M. Jean-Pierre Blazy - Qui a répandu cette idée ?

M. Pierre Morange - Nous portons peut-être notre part de responsabilité, mais nous avons eu le courage de rompre avec cette philosophie alors que vous n'avez rien fait ces cinq dernières années.

La fin du mécanisme d'incitation à la cessation d'activité a été avancée au 1er juillet 2003. Par ailleurs, le numerus clausus des étudiants en médecine a été augmenté de 8,5 %. Enfin, est prévue une incitation à la reprise d'activité à temps partiel pour les médecins et les infirmières libérales en retraite.

Les mots clés de ce PLFSS sont donc sincérité et confiance. Cette approche courageuse se traduit plus particulièrement dans trois domaines.

Tout d'abord, la prévention.

Il serait certes injuste de ne pas reconnaître les actions menées par le passé dans ce domaine. Notre système de santé demeure néanmoins essentiellement porté vers le curatif. Il convient donc de saluer tout particulièrement les trois chantiers ouverts par le Président de la République lors de son allocution du 14 juillet. Pour la première fois, la santé publique figure au premier rang des préoccupations de l'Etat. Ainsi en va-t-il de l'insécurité routière dont on n'évoque pas assez les conséquences en termes de santé publique.

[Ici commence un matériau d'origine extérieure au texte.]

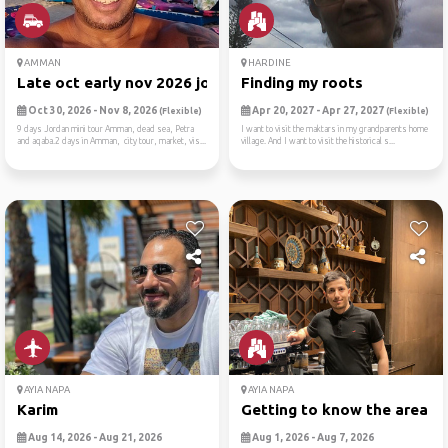
AMMAN
HARDINE
Late oct early nov 2026 jor...
Finding my roots
Oct 30, 2026 - Nov 8, 2026
Apr 20, 2027 - Apr 27, 2027
(Flexible)
(Flexible)
9 days Jordan mini tour Amman, dead sea, Petra
I want to visit the maktars in my grandparents home
and aqaba.2 days in Amman, city tour, market, vis...
village. And I want to visit the historical s...
AYIA NAPA
AYIA NAPA
Karim
Getting to know the area
Aug 14, 2026 - Aug 21, 2026
Aug 1, 2026 - Aug 7, 2026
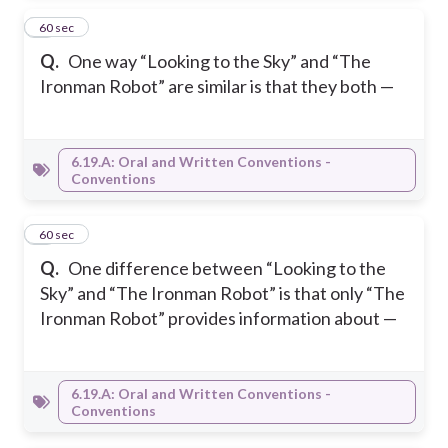
5
60 sec
Q.
One way “Looking to the Sky” and “The
Ironman Robot” are similar is that they both —
6.19.A: Oral and Written Conventions -
Conventions
6
60 sec
Q.
One difference between “Looking to the
Sky” and “The Ironman Robot” is that only “The
Ironman Robot” provides information about —
6.19.A: Oral and Written Conventions -
Conventions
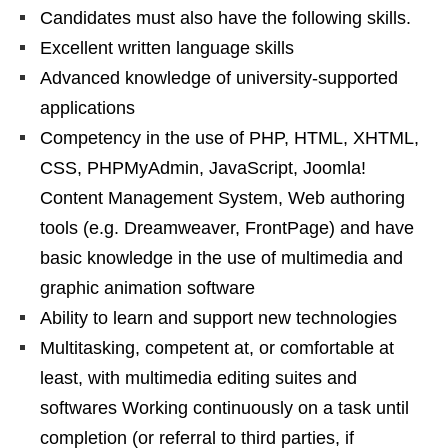
Candidates must also have the following skills.
Excellent written language skills
Advanced knowledge of university-supported
applications
Competency in the use of PHP, HTML, XHTML,
CSS, PHPMyAdmin, JavaScript, Joomla!
Content Management System, Web authoring
tools (e.g. Dreamweaver, FrontPage) and have
basic knowledge in the use of multimedia and
graphic animation software
Ability to learn and support new technologies
Multitasking, competent at, or comfortable at
least, with multimedia editing suites and
softwares Working continuously on a task until
completion (or referral to third parties, if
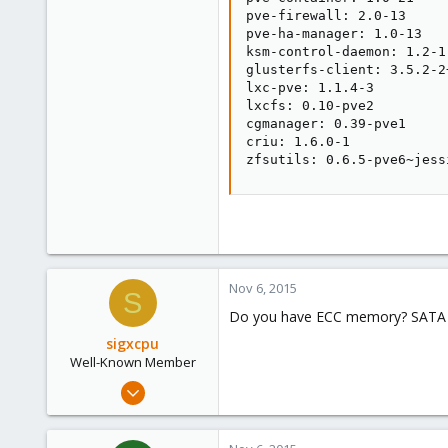
pve-firewall: 2.0-13

pve-ha-manager: 1.0-13

ksm-control-daemon: 1.2-1

glusterfs-client: 3.5.2-2+
lxc-pve: 1.1.4-3

lxcfs: 0.10-pve2

cgmanager: 0.39-pve1

criu: 1.6.0-1

zfsutils: 0.6.5-pve6~jess
Nov 6, 2015
S
Do you have ECC memory? SATA 
sigxcpu
Well-Known Member
May 4, 2012
433
12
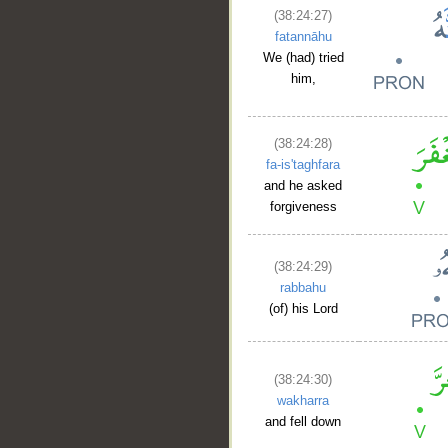
(38:24:27)
fatannāhu
We (had) tried
him,
(38:24:28)
fa-is'taghfara
and he asked
forgiveness
(38:24:29)
rabbahu
(of) his Lord
(38:24:30)
wakharra
and fell down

C'est d'ailleurs pourquoi le projet de loi visant à réprimer le cannabis au volant se devait d'être approuvé à l'unanimité - cette drogue serait à l'origine de plus de 15 % des accidents de la circulation.

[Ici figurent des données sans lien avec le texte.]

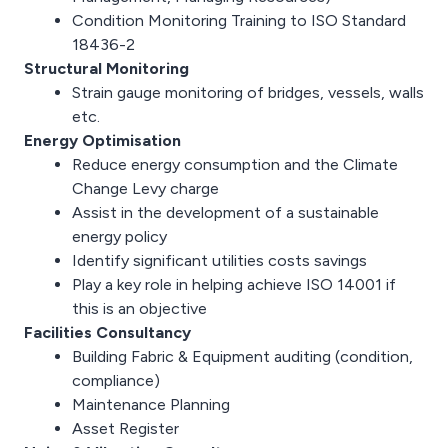
Condition Monitoring Training to ISO Standard
18436-2
Structural Monitoring
Strain gauge monitoring of bridges, vessels, walls
etc.
Energy Optimisation
Reduce energy consumption and the Climate
Change Levy charge
Assist in the development of a sustainable
energy policy
Identify significant utilities costs savings
Play a key role in helping achieve ISO 14001 if
this is an objective
Facilities Consultancy
Building Fabric & Equipment auditing (condition,
compliance)
Maintenance Planning
Asset Register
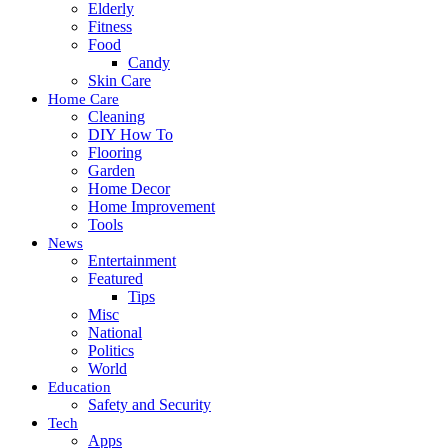
Elderly
Fitness
Food
Candy
Skin Care
Home Care
Cleaning
DIY How To
Flooring
Garden
Home Decor
Home Improvement
Tools
News
Entertainment
Featured
Tips
Misc
National
Politics
World
Education
Safety and Security
Tech
Apps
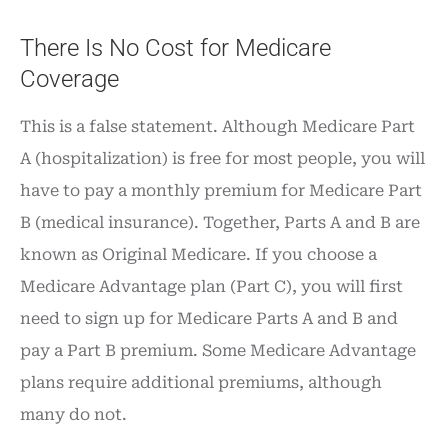
There Is No Cost for Medicare
Coverage
This is a false statement. Although Medicare Part
A (hospitalization) is free for most people, you will
have to pay a monthly premium for Medicare Part
B (medical insurance). Together, Parts A and B are
known as Original Medicare. If you choose a
Medicare Advantage plan (Part C), you will first
need to sign up for Medicare Parts A and B and
pay a Part B premium. Some Medicare Advantage
plans require additional premiums, although
many do not.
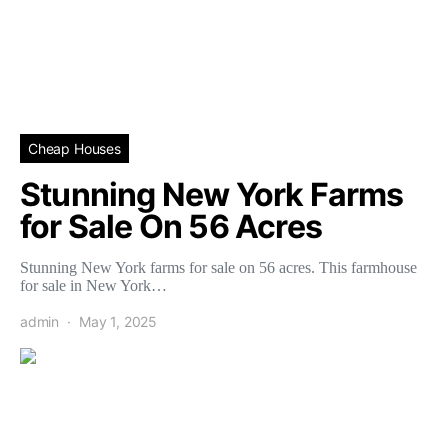
Cheap Houses
Stunning New York Farms
for Sale On 56 Acres
Stunning New York farms for sale on 56 acres. This farmhouse
for sale in New York…
admin
May 1, 2025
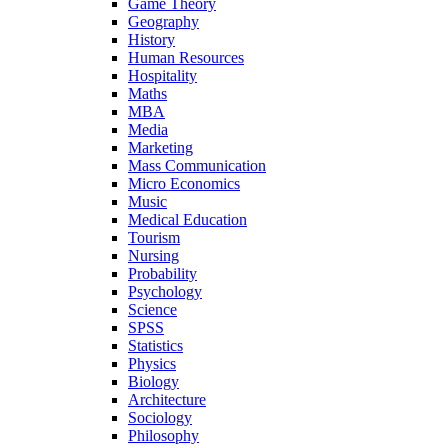
Game Theory
Geography
History
Human Resources
Hospitality
Maths
MBA
Media
Marketing
Mass Communication
Micro Economics
Music
Medical Education
Tourism
Nursing
Probability
Psychology
Science
SPSS
Statistics
Physics
Biology
Architecture
Sociology
Philosophy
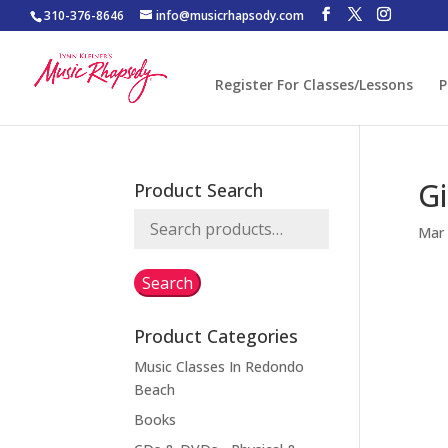
310-376-8646
info@musicrhapsody.com
Register For Classes/Lessons
P
Gi
Product Search
Search
Mar 
for:
Search
Product Categories
Music Classes In Redondo
Beach
Books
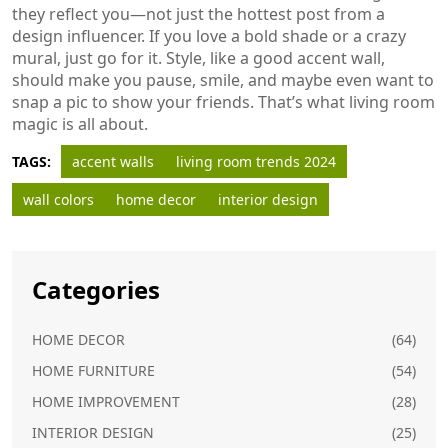
they reflect you—not just the hottest post from a
design influencer. If you love a bold shade or a crazy
mural, just go for it. Style, like a good accent wall,
should make you pause, smile, and maybe even want to
snap a pic to show your friends. That’s what living room
magic is all about.
TAGS:
accent walls
living room trends 2024
wall colors
home decor
interior design
Categories
HOME DECOR
(64)
HOME FURNITURE
(54)
HOME IMPROVEMENT
(28)
INTERIOR DESIGN
(25)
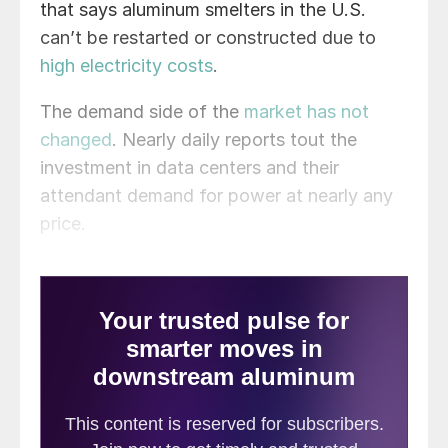
that says aluminum smelters in the U.S.
can’t be restarted or constructed due to
high electricity costs
.
The demand side of the
market has not
changed
. Nearly daily reports tout the
investment in data centers and their
attendant demand for power at nearly any
price.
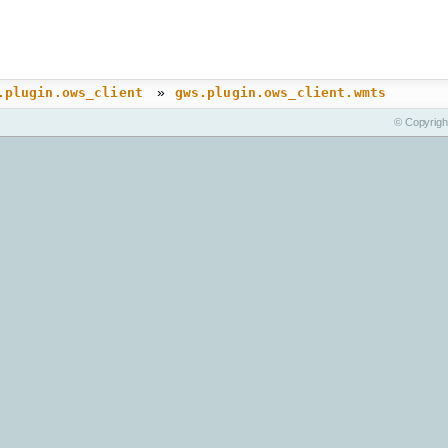
»
.plugin.ows_client
gws.plugin.ows_client.wmts
© Copyrigh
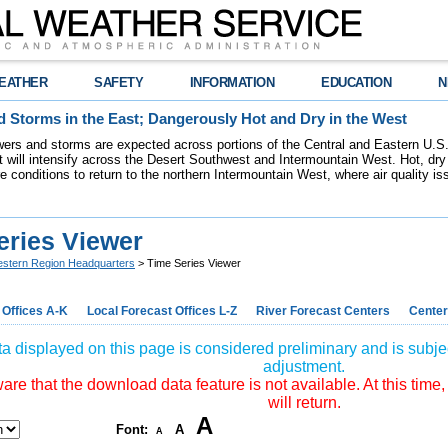
EATHER
SAFETY
INFORMATION
EDUCATION
N
 Storms in the East; Dangerously Hot and Dry in the West
ers and storms are expected across portions of the Central and Eastern U.S.
 will intensify across the Desert Southwest and Intermountain West. Hot, dry 
re conditions to return to the northern Intermountain West, where air quality i
eries Viewer
stern Region Headquarters
> Time Series Viewer
 Offices A-K
Local Forecast Offices L-Z
River Forecast Centers
Center
a displayed on this page is considered preliminary and is subjec
adjustment.
re that the download data feature is not available. At this time,
will return.
A
Font:
A
A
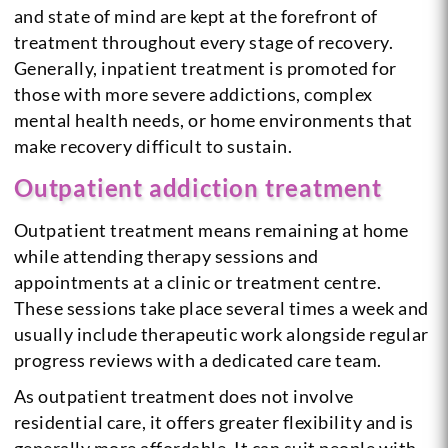
and state of mind are kept at the forefront of
treatment throughout every stage of recovery.
Generally, inpatient treatment is promoted for
those with more severe addictions, complex
mental health needs, or home environments that
make recovery difficult to sustain.
Outpatient addiction treatment
Outpatient treatment means remaining at home
while attending therapy sessions and
appointments at a clinic or treatment centre.
These sessions take place several times a week and
usually include therapeutic work alongside regular
progress reviews with a dedicated care team.
As outpatient treatment does not involve
residential care, it offers greater flexibility and is
generally more affordable. It can suit people with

La lutte contre le cancer est une autre priorité. Plus de la moitié des cancers trouvent leur origine dans des facteurs sur lesquels il est possible d'agir préventivement.

La lutte contre le tabagisme est un autre axe du combat. C'est dans cet esprit que doit être comprise la hausse des droits sur le tabac. Le prix élevé des paquets doit être dissuasif pour les jeunes consommateurs, mais aussi pour les fumeurs plus âgés.

Nous devons donc réorienter notre politique de santé publique en faveur de la prévention.

À ce titre, le groupe UMP soutient pleinement l'amendement présenté par le président de la commission des affaires sociales, visant à créer un office parlementaire d'évaluation des politiques de santé.

Ce PLFSS engage ensuite un courageux plan médicament.

Chacun le sait, la France fait figure de mauvais élève en Europe en matière de consommation de médicaments. Celle-ci continue de croître à un rythme très élevé, encore de 10 % en 2000. Et ce alors même que vont arriver sur le marché de nouvelles molécules coûteuses, car elles intègrent les coûts de la recherche, et que la durée des traitements va s'accroître en raison de la prise en charge de pathologies chroniques et de l'allongement de la durée de la vie.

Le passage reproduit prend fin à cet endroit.